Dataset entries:
'''
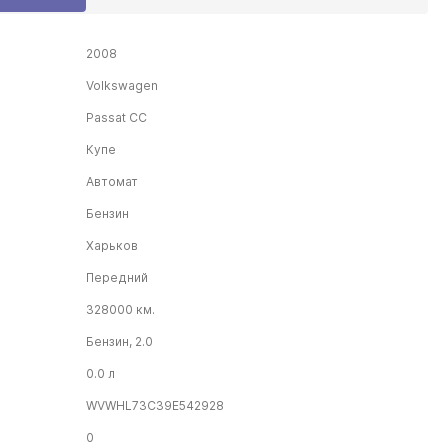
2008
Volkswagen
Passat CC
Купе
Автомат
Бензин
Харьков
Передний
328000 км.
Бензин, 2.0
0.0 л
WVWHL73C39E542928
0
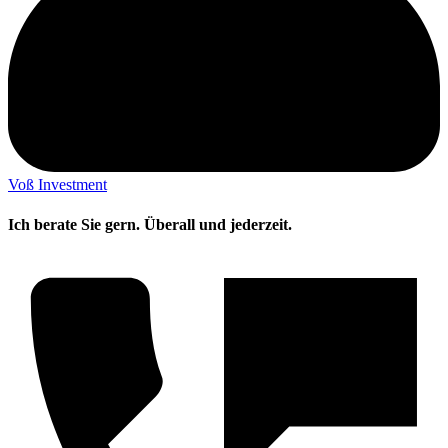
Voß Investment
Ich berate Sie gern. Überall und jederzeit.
'''
How to complete this task
Skip the pictures and print each record exactly as it stands.

Task solution
2008
Volkswagen
Passat CC
Купе
Автомат
Бензин
Харьков
Передний
328000 км.
Бензин, 2.0
0.0 л
WVWHL73C39E542928
0
Voß Investment
Ich berate Sie gern. Überall und jederzeit.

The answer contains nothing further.